Connections sometimes do continue after prison. In fact, for over two months, Van Staalduinin said, one returning citizen had been attending church services with him and his wife. Meeting Van Staalduinin at his home, they’d attend the service at Terra Ceia and then have dinner together. Van Staalduinin said in March that he hoped to find work for the 40-year-old man, who used to be a fisherman on the river. “This is the third time he’s starting over again,” Van Staalduinin said.
The Yokefellows volunteer work started for Van Staalduinin at the encouragement of a neighbor. He said he also had a longtime interest in prison ministry after reading the Sugar Creek Gang books his parents gave him one Christmas when he was a boy. “Little (Jim) always inspired me about going to preach at the jail.”

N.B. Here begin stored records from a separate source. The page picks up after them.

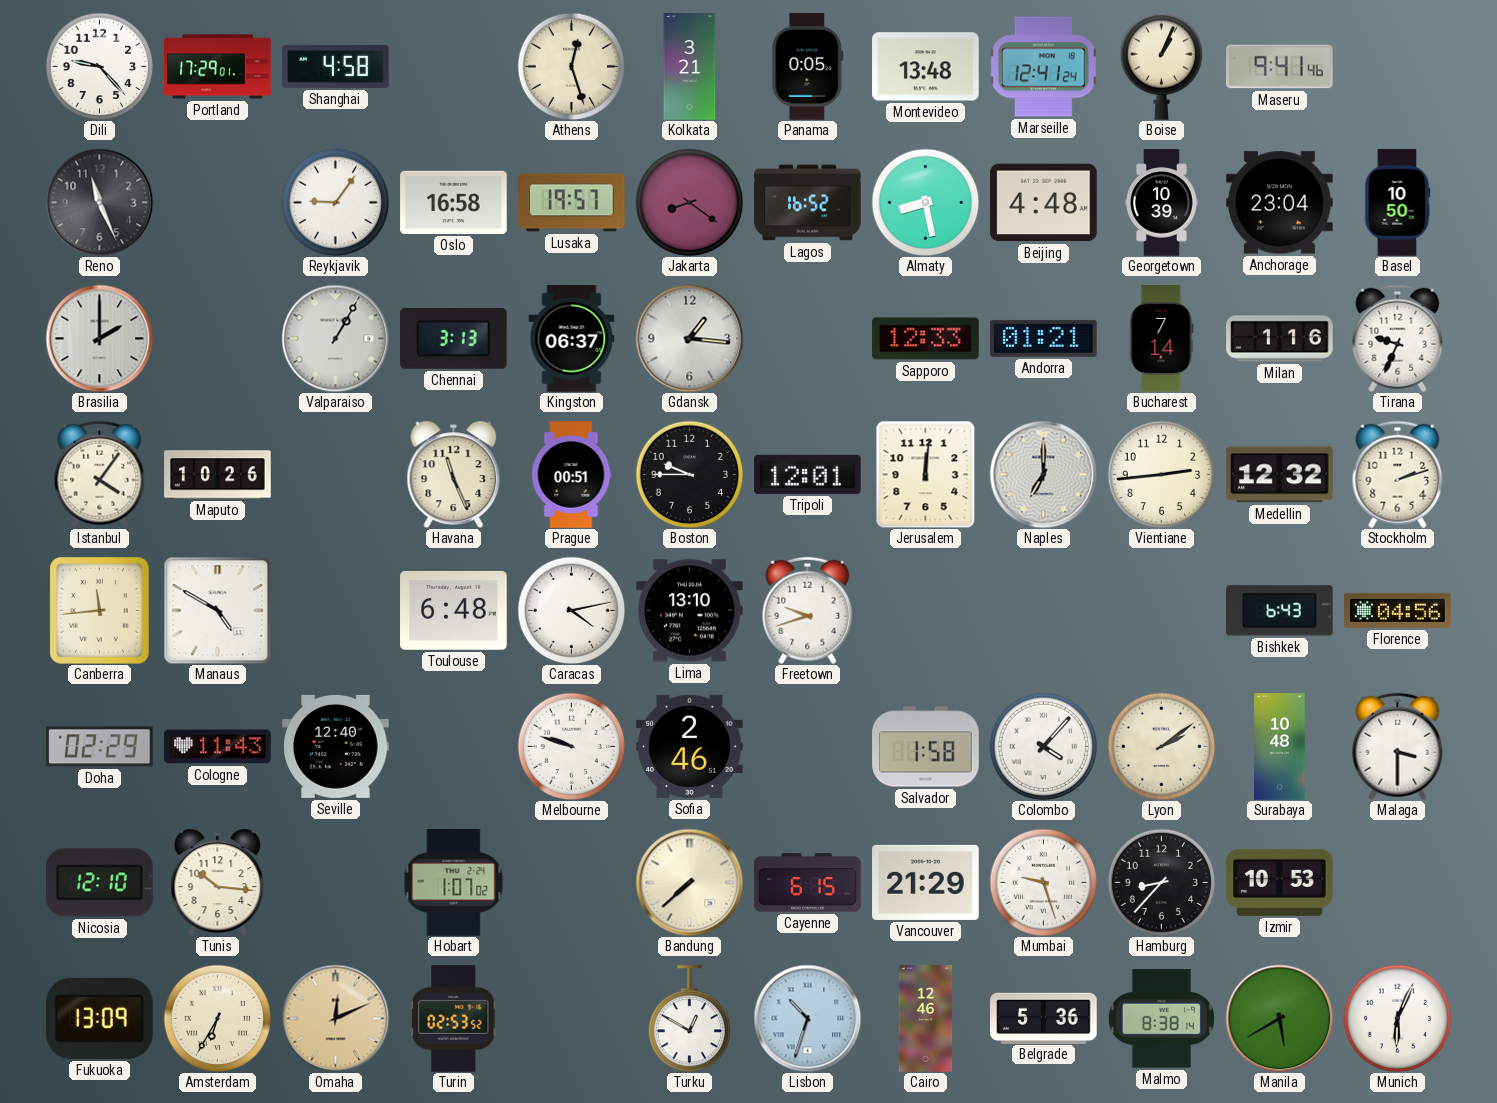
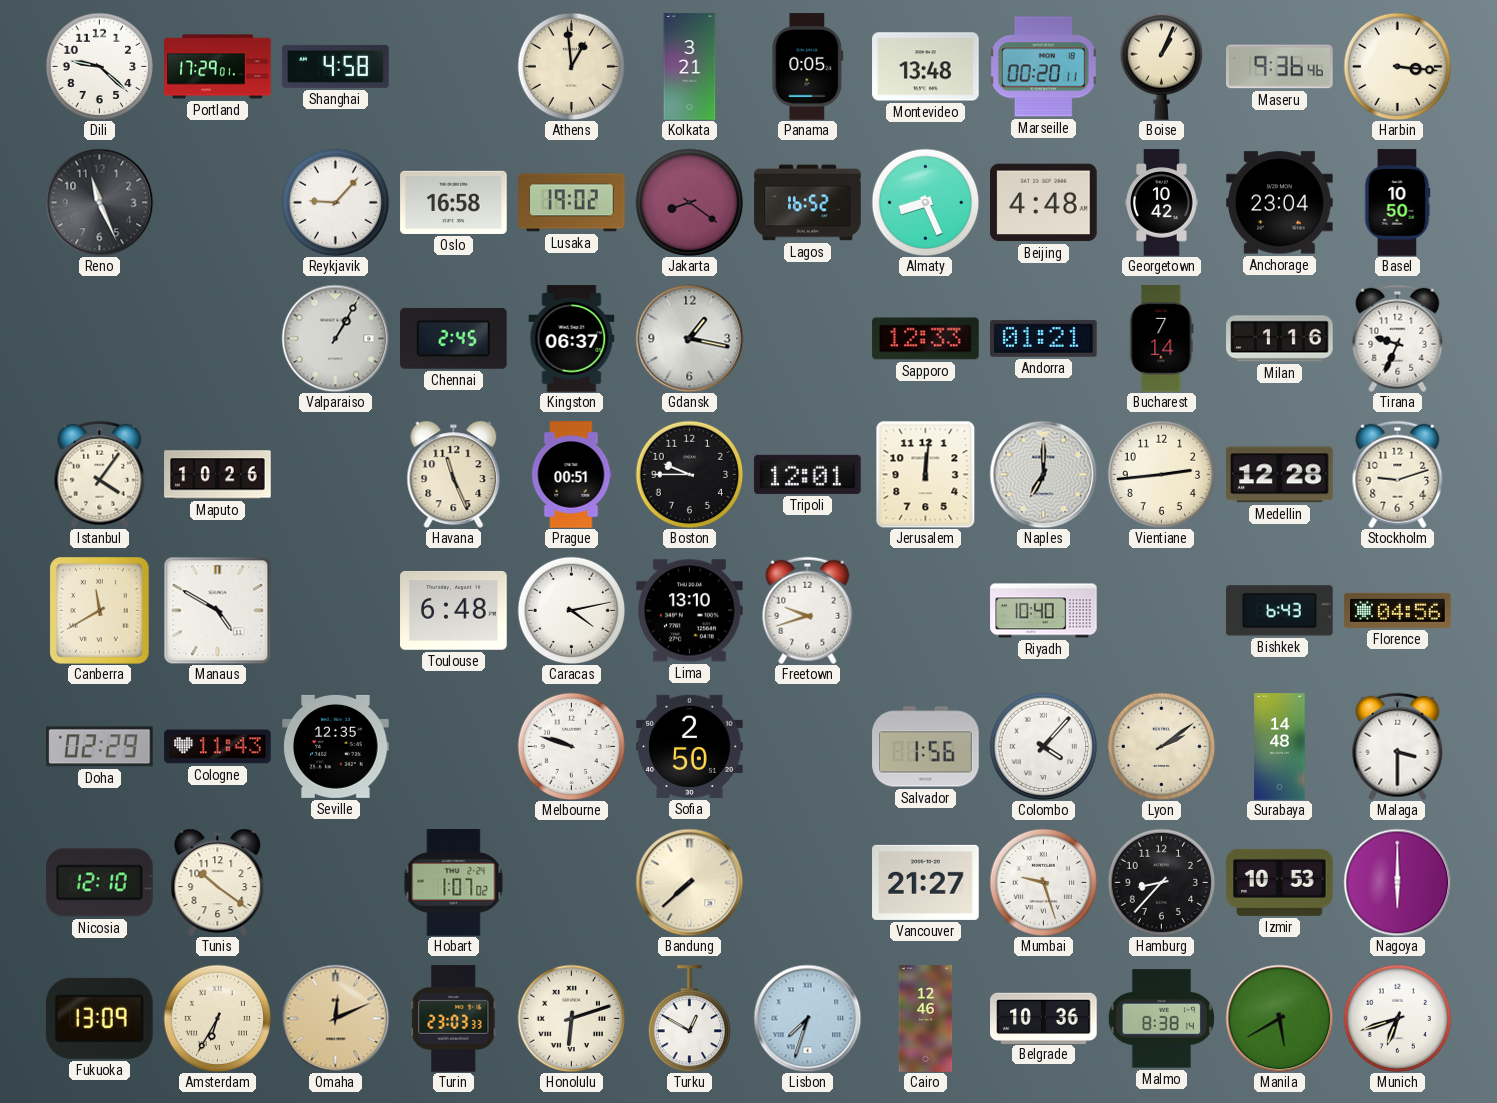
Dili: 9:23 -> 9:22
Athens: 12:27 -> 12:59
Marseille: 12:41 -> 00:20
Maseru: 9:41 -> 9:36
Harbin: none -> 3:16
Reykjavik: 9:06 -> 9:07
Lusaka: 19:57 -> 19:02
Almaty: 8:28 -> 8:26
Georgetown: 10:39 -> 10:42
Brasilia: 2:00 -> none
Chennai: 3:13 -> 2:45
Gdansk: 1:16 -> 1:17
Medellin: 12:32 -> 12:28
Stockholm: 2:12 -> 9:12
Canberra: 11:44 -> 11:40
Riyadh: none -> 10:40
Seville: 12:40 -> 12:35
Sofia: 2:46 -> 2:50
Salvador: 1:58 -> 1:56
Surabaya: 10:48 -> 14:48
Tunis: 10:16 -> 10:21
Cayenne: 6:15 -> none
Vancouver: 21:29 -> 21:27
Nagoya: none -> 6:00
Turin: 02:53 -> 23:03
Honolulu: none -> 6:12
Lisbon: 10:33 -> 7:33
Belgrade: 5:36 -> 10:36
Munich: 6:04 -> 6:42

The biggest part of the work is listening to the inmates, Van Staalduinin said. “They don’t get too much say in prison, so they can talk here. We’re here to comfort and support them.” Van Staalduinin also makes sure inmates get cards and notes, which are always appreciated. Last April, Van Staalduinin received a thank-you note from an inmate for the Easter card he sent. “It was my only one, and it meant the world to me.”